I know by now you might be a little perplexed by the title but do not worry as it will all be clear in the end. First, let’s start by a quick question: Let’s say that your bank representative called you one day and told you that if you opened a savings account in the bank today, they would put $20,000 in it with the stipulation that you couldn’t touch it for 2-5 years. Would you take that deal? In a heartbeat, right?
Well, buying a home right is in a way the same proposition as the pretend example above. “Right” being the absolute operative word in that sentence. “Buying right” simply means buying a property below its true market value. Some of the reasons why a property may be below market value is as a result of a distress situation such as divorce or pending foreclosure. Other reasons may be the need for repairs or imminent job transfer.
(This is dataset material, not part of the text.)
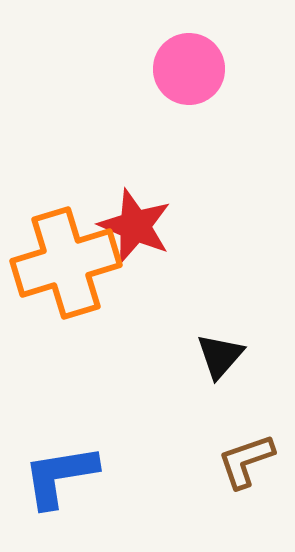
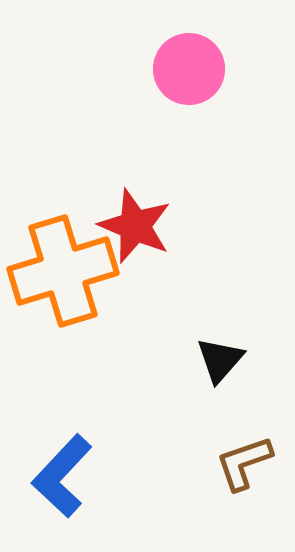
orange cross: moved 3 px left, 8 px down
black triangle: moved 4 px down
brown L-shape: moved 2 px left, 2 px down
blue L-shape: moved 2 px right; rotated 38 degrees counterclockwise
In other words, any time the seller of the home (be that an individual or an institution like a bank or HUD) must liquidate the home quick and will take a lesser price than the true market value of the property it is a good opportunity to buy a property right.
What happens when you do buy a property right and what does that have to do with savings accounts? Take the following example for instance: If you purchase a property that is worth $200,000 for $180,000, you are in effect realizing an equity gain of $20,000. Put simply, you just made $20,000 with the stipulation that you cannot touch it until you sell the home later. In that context, this home that you just bought is serving as a locked savings account the money in which you earned by simply making a smart purchase decision. In addition to the instant equity, you also gain the benefits of home value appreciation for every year you own the home. Most importantly, if you stay in the home as your primary residence for two years or more, you can avoid paying taxes on up to $500,000 of profit depending on your marital status. How about that: Instant Equity, Value Appreciation and No Taxes! Sounds pretty good to me.